▸ **WHAT TO PRODUCE**
Working from the top of the records below, reproduce each line exactly, ending once you have written the line containing "What do you see at coordinates (712, 781)".

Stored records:
------------
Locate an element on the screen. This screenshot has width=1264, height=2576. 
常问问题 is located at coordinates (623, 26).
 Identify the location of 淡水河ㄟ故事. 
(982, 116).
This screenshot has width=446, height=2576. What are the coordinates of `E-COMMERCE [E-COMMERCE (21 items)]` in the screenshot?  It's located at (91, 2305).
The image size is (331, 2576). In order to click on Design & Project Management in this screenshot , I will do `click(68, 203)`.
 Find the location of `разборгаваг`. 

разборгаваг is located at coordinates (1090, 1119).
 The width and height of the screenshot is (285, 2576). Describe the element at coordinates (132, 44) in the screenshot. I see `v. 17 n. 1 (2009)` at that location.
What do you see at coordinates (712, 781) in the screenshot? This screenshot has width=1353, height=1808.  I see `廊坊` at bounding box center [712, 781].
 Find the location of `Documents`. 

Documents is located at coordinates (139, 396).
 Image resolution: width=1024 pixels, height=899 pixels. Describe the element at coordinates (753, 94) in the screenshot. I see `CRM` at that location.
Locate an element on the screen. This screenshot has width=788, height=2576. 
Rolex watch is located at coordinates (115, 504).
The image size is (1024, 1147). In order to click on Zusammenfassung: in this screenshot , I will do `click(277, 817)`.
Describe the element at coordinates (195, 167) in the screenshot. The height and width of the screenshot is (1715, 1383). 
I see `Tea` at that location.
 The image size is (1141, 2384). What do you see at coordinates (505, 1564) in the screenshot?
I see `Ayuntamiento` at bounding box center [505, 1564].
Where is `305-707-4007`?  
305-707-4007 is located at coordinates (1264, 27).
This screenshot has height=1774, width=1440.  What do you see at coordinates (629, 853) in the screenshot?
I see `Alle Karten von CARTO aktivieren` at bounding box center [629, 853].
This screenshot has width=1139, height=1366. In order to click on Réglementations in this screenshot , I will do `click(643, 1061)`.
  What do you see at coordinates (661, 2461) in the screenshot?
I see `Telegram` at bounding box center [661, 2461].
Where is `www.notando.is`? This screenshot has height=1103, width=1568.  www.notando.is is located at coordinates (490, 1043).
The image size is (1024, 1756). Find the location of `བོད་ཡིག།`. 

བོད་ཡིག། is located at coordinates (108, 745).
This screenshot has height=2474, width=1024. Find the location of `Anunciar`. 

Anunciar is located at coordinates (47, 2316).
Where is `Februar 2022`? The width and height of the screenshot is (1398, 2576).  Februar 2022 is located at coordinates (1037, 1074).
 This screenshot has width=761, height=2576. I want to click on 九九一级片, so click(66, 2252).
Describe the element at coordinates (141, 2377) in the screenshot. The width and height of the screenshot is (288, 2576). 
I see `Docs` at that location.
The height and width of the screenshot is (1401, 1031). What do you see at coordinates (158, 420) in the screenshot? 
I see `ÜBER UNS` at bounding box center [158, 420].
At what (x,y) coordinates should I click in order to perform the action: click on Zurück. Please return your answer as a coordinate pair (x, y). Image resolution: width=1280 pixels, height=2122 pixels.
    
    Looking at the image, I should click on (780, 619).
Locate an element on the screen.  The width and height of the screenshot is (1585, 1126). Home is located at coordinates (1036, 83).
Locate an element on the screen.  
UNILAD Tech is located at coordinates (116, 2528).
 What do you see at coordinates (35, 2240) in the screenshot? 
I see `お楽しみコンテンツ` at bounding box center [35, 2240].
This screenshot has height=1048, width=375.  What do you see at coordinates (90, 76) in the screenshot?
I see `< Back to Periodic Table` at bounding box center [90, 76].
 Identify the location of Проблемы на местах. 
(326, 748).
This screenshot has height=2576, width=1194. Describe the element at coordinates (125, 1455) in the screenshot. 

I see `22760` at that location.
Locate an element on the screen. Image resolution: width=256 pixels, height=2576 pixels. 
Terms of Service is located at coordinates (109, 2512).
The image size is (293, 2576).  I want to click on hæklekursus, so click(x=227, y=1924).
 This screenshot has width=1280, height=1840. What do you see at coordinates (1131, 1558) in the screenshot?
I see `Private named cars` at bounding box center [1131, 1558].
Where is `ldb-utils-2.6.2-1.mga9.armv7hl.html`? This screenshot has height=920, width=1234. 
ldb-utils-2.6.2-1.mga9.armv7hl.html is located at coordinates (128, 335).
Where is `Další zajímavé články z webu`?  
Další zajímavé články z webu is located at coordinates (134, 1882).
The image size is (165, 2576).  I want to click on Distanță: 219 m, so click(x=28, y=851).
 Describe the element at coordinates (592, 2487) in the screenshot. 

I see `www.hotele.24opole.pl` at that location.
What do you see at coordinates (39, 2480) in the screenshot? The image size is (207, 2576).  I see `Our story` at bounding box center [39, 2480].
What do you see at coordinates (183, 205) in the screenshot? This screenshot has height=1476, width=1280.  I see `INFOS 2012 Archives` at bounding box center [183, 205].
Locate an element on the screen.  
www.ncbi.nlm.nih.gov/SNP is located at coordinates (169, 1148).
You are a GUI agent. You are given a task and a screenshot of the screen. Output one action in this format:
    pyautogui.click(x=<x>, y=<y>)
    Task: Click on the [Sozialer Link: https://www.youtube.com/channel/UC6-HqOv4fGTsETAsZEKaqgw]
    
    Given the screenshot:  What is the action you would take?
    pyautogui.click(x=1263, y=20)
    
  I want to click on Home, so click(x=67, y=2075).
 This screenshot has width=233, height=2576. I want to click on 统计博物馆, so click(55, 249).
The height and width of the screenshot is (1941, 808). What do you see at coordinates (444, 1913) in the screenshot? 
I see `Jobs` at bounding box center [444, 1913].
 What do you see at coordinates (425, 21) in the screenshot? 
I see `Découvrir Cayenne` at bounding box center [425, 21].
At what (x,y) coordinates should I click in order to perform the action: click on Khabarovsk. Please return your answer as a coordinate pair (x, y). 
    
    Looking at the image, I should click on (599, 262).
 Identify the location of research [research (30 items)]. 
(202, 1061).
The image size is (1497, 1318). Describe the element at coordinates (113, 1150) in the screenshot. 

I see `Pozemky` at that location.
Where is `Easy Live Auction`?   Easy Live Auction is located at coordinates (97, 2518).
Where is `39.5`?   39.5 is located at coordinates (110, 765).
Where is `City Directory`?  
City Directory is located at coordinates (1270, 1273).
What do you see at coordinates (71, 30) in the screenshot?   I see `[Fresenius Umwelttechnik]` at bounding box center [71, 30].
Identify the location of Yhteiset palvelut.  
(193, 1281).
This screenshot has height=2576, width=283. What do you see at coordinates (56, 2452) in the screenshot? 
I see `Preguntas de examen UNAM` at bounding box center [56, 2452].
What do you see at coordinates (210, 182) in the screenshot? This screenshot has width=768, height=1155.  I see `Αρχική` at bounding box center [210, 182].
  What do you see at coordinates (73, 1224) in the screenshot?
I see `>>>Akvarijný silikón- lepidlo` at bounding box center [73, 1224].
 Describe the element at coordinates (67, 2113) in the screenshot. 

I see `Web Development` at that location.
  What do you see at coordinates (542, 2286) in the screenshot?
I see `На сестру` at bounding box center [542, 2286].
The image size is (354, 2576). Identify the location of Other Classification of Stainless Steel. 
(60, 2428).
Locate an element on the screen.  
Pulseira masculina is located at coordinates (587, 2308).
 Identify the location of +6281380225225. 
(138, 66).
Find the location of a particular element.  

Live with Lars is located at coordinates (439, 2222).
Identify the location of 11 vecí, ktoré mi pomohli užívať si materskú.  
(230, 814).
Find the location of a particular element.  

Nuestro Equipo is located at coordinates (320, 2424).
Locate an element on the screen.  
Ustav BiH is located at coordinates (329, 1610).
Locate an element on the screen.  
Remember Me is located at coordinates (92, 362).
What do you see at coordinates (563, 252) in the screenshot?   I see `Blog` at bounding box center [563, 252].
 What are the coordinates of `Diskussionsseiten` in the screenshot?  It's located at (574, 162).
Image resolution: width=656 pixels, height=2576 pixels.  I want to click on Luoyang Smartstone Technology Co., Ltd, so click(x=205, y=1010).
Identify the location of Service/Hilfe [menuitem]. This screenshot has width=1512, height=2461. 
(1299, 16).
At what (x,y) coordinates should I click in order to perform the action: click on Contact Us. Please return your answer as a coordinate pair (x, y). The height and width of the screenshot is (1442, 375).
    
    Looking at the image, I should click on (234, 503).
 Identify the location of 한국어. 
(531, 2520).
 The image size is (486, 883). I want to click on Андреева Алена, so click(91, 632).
------------
▸ **TASK SOLUTION**
Locate an element on the screen. This screenshot has width=1264, height=2576. 
常问问题 is located at coordinates (623, 26).
 Identify the location of 淡水河ㄟ故事. 
(982, 116).
This screenshot has width=446, height=2576. What are the coordinates of `E-COMMERCE [E-COMMERCE (21 items)]` in the screenshot?  It's located at (91, 2305).
The image size is (331, 2576). In order to click on Design & Project Management in this screenshot , I will do `click(68, 203)`.
 Find the location of `разборгаваг`. 

разборгаваг is located at coordinates (1090, 1119).
 The width and height of the screenshot is (285, 2576). Describe the element at coordinates (132, 44) in the screenshot. I see `v. 17 n. 1 (2009)` at that location.
What do you see at coordinates (712, 781) in the screenshot? This screenshot has width=1353, height=1808.  I see `廊坊` at bounding box center [712, 781].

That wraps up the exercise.